En phase avec sa volonté de limiter son impact sur l’environnement, la mairie de Paris a décidé d’équiper une grande partie de cette flotte en autopartage avec des modèles électriques. Pour ces véhicules, Vulog propose des de solutions pour notamment allouer les véhicules aux utilisateurs en fonction du niveau de charge des batteries. D’après Vulog, à la mi-2015, 1 000 véhicules étaient partagés dans les entreprises et les collectivités françaises.

Quant à Alphabet, chaque signature fait l’objet d’une annonce. Ainsi, le loueur a livré deux BMW i3 à Bouygues Immobilier lors du renouvellement de ses véhicules électriques en autopartage. Dès 2011, Bouygues Immobilier a proposé une solution d’autopartage électrique.
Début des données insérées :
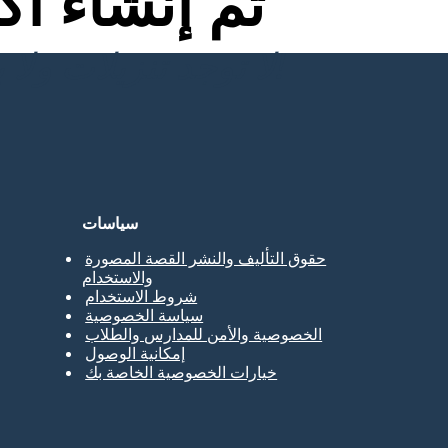
تم إنشاء أ
لا توجد تنزيلات ولا بطاقة ائتمان ولا حاجة إلى تسجيل الدخول للمحاولة!
سياسات
حقوق التأليف والنشر القصة المصورة
والاستخدام
شروط الاستخدام
سياسة الخصوصية
الخصوصية والأمن للمدارس والطلاب
إمكانية الوصول
خيارات الخصوصية الخاصة بك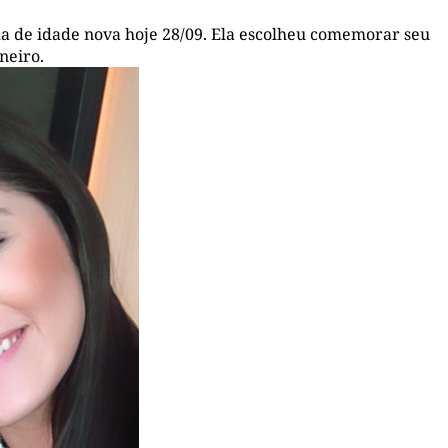
da de idade nova hoje 28/09. Ela escolheu comemorar seu
neiro.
Si le choix s’est d’abord porté sur des Citroën C-Zéro, le groupe les a remplacées par deux BMW i3 100 % électriques dans le cadre de l’offre Alphacity d’Alphabet.

Moins de véhicules mais partagés

De son côté, Ubeeqo vient d’implanter son offre Bettercar Sharing chez Allianz avant de renforcer sa présence auprès du groupe Safran. Après les 80 véhicules déjà déployés au sein de Snecma, Ubeeqo a mis à la route six nouveaux véhicules mutualisés pour le compte de Snecma Propulsion Electrique et treize pour Sagem, une autre filiale du groupe.

À court terme, la flotte en autopartage du groupe Safran devrait compter une centaine de véhicules. Grâce à ce service, l’équipementier aéronautique a déjà pu réduire le périmètre de sa flotte de plus de 40 %. En janvier dernier, Ubeeqo a lancé une offre destinée au grand public comme aux entreprises. Sous le nom de Matcha, ce système de voitures en libre-service et en boucle fermée permet d’accéder au véhicule à l’aide d’un badge ou d’un smartphone. À la fin de l’utilisation, le véhicule doit revenir à son emplacement de départ. Avantage, le conducteur bénéficie d’un parking assuré à son retour.

Ce service est accessible uniquement à partir de la plate-forme Ubeeqo, avec trois modes de transport : voitures en autopartage avec Matcha, VTC ou location en agences. Disponible à Londres et Paris, Matcha compte déjà une centaine de véhicules à Paris et devrait s’étendre à d’autres capitales européennes dans les mois qui viennent.

À l’image d’Ubeeqo, les acteurs du marché rivalisent d’ingéniosité pour promouvoir l’autopartage. Cela étant, si les chiffres avancés font état de 7 à 10 000 véhicules en autopartage dans les entreprises françaises, ce mode d’utilisation demeure marginal. Les loueurs longue durée géraient 1 546 374 véhicules au 31 décembre 2015. Et la LLD ne constitue qu’un seul mode de financement en concurrence avec l’achat. Face à ces volumes, l’autopartage n’est encore qu’une goutte d’eau.